I’ve been keeping my eye on the used camera stock in our local (and very reputable) photo shops. Just a few weeks ago, a Nikon D300s with the MB-D10 battery grip came in for resale. It was a recent purchase, too. A lifelong customer of this particular shop had purchased the camera in August. Sadly, he died soon after, and his family returned the camera (gently used) for resale.
When I heard this story, I immediately thought of what my Nikon 105 mm, 2.8 Macro lens might do on this Nikon body-with-a-story. I dreamed up scenarios that were much like the one from the first Harry Potter movie, where Harry goes to Olivanders to get his wand. He goes through a couple of wands that have no charge to them. Then, he is handed a third wand by Ollivander, and immediately Harry experiences an inexplicable charge, a rush of energy through him and then outward that tells both him and Olivander that This Was The One.

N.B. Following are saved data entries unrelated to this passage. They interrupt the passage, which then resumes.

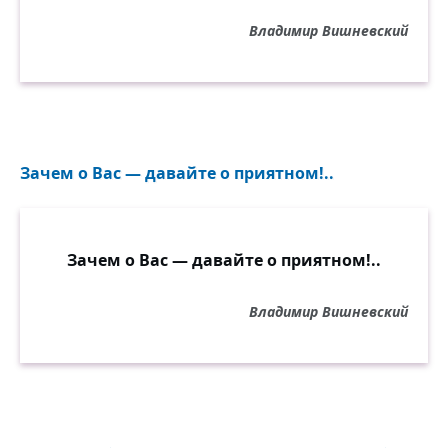
Владимир Вишневский
Зачем о Вас — давайте о приятном!..
Зачем о Вас — давайте о приятном!..
Владимир Вишневский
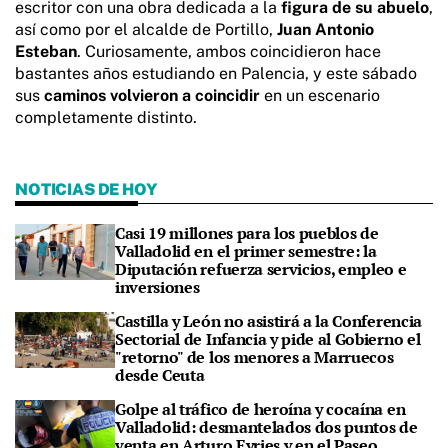
escritor con una obra dedicada a la
figura de su abuelo
,
así como por el alcalde de Portillo,
Juan Antonio
Esteban
. Curiosamente, ambos coincidieron hace
bastantes años estudiando en Palencia, y este sábado
sus
caminos volvieron a coincidir
en un escenario
completamente distinto.
NOTICIAS DE HOY
Casi 19 millones para los pueblos de
Valladolid en el primer semestre: la
Diputación refuerza servicios, empleo e
inversiones
Castilla y León no asistirá a la Conferencia
Sectorial de Infancia y pide al Gobierno el
"retorno" de los menores a Marruecos
desde Ceuta
Golpe al tráfico de heroína y cocaína en
Valladolid: desmantelados dos puntos de
venta en Arturo Eyries y en el Paseo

“Curious, very curious,” Olivander says.
Harry inquires, and Olivander goes on to say that, sometimes, the wand chooses its user, and that great things are to be expected of Mr. Potter.
That feeling, that inexplicable charge, is what I expected to feel today when I walked into that shop to check out that camera, hold it in my hands, and wait to hear my photo mentor say, “Curious, very curious.”
Instead, and in the words of Diana from A Chorus Line, I Felt Nothing.
And to which, my photo mentor simply replied, “It’s a good price. I don’t know what else I can say.”
I felt dejected, destroyed, and diminished to some humbled clump of clay, a blob of self-pity that wallowed in the shallowness of five stupid words, It wasn’t meant to be.
I left the store empty, in more ways than one.
It didn’t take me long to pick it back up, though. (For obvious reasons, please visit my previous entry about being happy). I got in the bug and drove off, gradually feeling pretty good that I didn’t jump at that great price and wait for that beautiful camera to grow on me.
Indeed, it is very curious that this camera did not find me. I have the patience, and I know that I will be glad when I find that right camera (or it finds me) and that rush of energy rushes through me and beyond!